EXERCISE MATERIALS
● ● ● ●

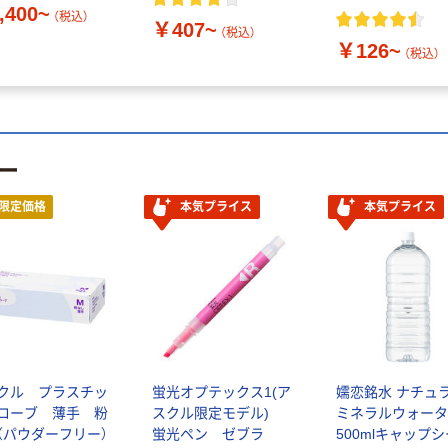
,400~
（税込）
￥407~
（税込）
￥126~
（税込）
ー
限定価格
本気プライス
本気プライス
クル プラスチッ
蛍光オプテックス1(ア
嬬恋銘水 ナチュ
ローブ 薄手 粉
スクル限定モデル)
ミネラルウォータ
（パウダーフリー）
蛍光ペン ゼブラ
500mlキャップ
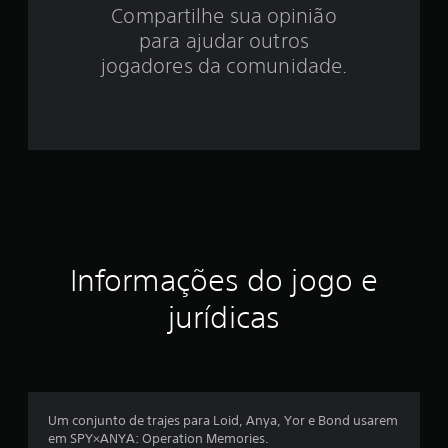
e
Compartilhe sua opinião
para ajudar outros
s
jogadores da comunidade.
t
r
e
l
a
s
Informações do jogo e
e
jurídicas
m
u
m
Um conjunto de trajes para Loid, Anya, Yor e Bond usarem
em SPY×ANYA: Operation Memories.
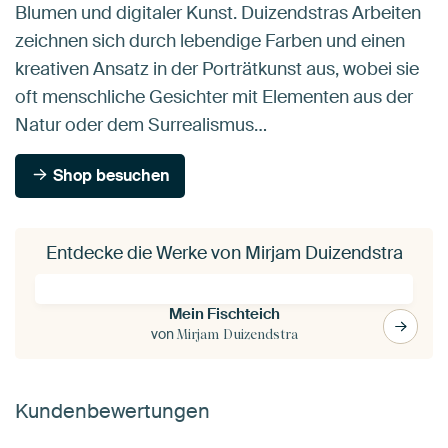
Blumen und digitaler Kunst. Duizendstras Arbeiten
zeichnen sich durch lebendige Farben und einen
kreativen Ansatz in der Porträtkunst aus, wobei sie
oft menschliche Gesichter mit Elementen aus der
Natur oder dem Surrealismus…
Shop besuchen
Entdecke die Werke von Mirjam Duizendstra
Mein Fischteich
von
Mirjam Duizendstra
Kundenbewertungen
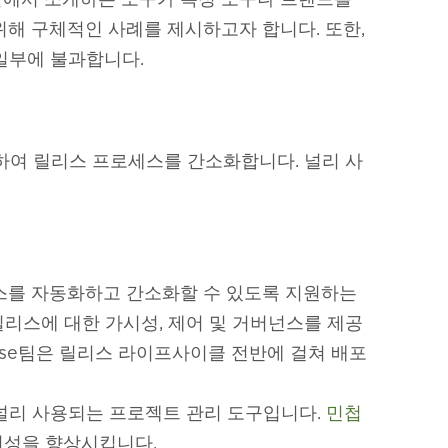
위해 구체적인 사례를 제시하고자 합니다. 또한,
일부에 불과합니다.
공하여 릴리스 프로세스를 간소화합니다. 널리 사
스를 자동화하고 간소화할 수 있도록 지원하는
리스에 대한 가시성, 제어 및 거버넌스를 제공
Release팀은 릴리스 라이프사이클 전반에 걸쳐 배포
하는 널리 사용되는 프로젝트 관리 도구입니다.
민첩
가시성을 향상시킵니다.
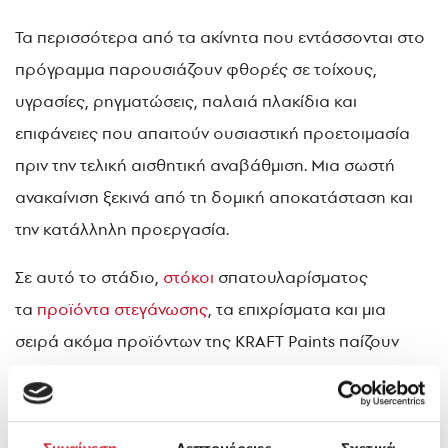
Τα περισσότερα από τα ακίνητα που εντάσσονται στο
πρόγραμμα παρουσιάζουν φθορές σε τοίχους,
υγρασίες, ρηγματώσεις, παλαιά πλακίδια και
επιφάνειες που απαιτούν ουσιαστική προετοιμασία
πριν την τελική αισθητική αναβάθμιση. Μια σωστή
ανακαίνιση ξεκινά από τη δομική αποκατάσταση και
την κατάλληλη προεργασία.
Σε αυτό το στάδιο,
στόκοι
σπατουλαρίσματος
τα
προϊόντα στεγάνωσης
, τα επιχρίσματα και μια
σειρά ακόμα προϊόντων της KRAFT Paints παίζουν
καθοριστικό ρόλο, εξασφαλίζοντας σταθερό
υπόβαθρο, αντοχή στον χρόνο και προστασία από
υγρασία και καταπονήσεις.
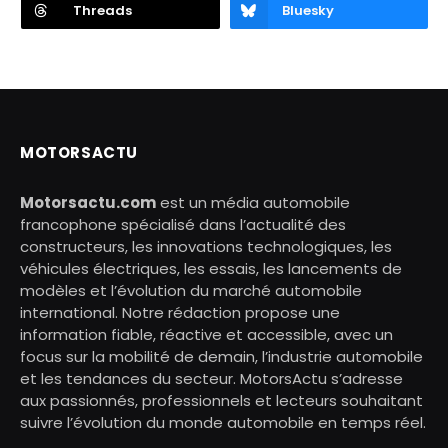
Threads
Bluesky
MOTORSACTU
Motorsactu.com
est un média automobile
francophone spécialisé dans l’actualité des
constructeurs, les innovations technologiques, les
véhicules électriques, les essais, les lancements de
modèles et l’évolution du marché automobile
international. Notre rédaction propose une
information fiable, réactive et accessible, avec un
focus sur la mobilité de demain, l’industrie automobile
et les tendances du secteur. MotorsActu s’adresse
aux passionnés, professionnels et lecteurs souhaitant
suivre l’évolution du monde automobile en temps réel.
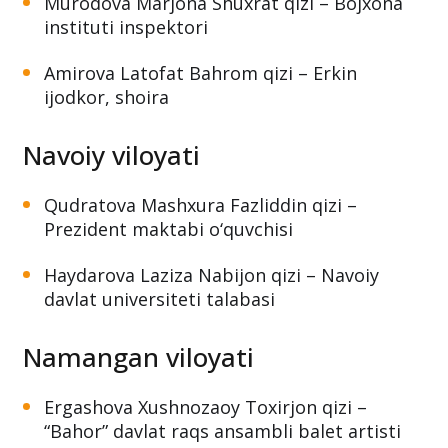
Murodova Marjona Shuxrat qizi – Bojxona
instituti inspektori
Amirova Latofat Bahrom qizi – Erkin
ijodkor, shoira
Navoiy viloyati
Qudratova Mashxura Fazliddin qizi –
Prezident maktabi o‘quvchisi
Haydarova Laziza Nabijon qizi – Navoiy
davlat universiteti talabasi
Namangan viloyati
Ergashova Xushnozaoy Toxirjon qizi –
“Bahor” davlat raqs ansambli balet artisti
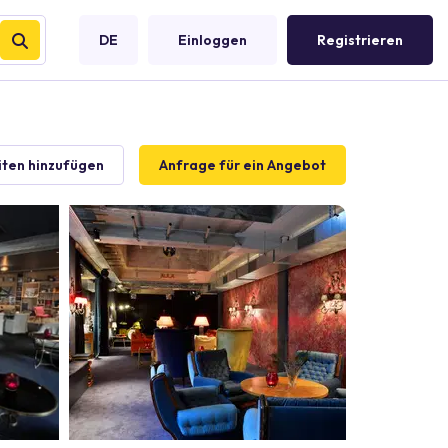
DE
Einloggen
Registrieren
iten hinzufügen
Anfrage für ein Angebot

● ● ● ●

From the entries above, copy every line containing the word "viloyati".

TASK OUTPUT
Navoiy viloyati
Namangan viloyati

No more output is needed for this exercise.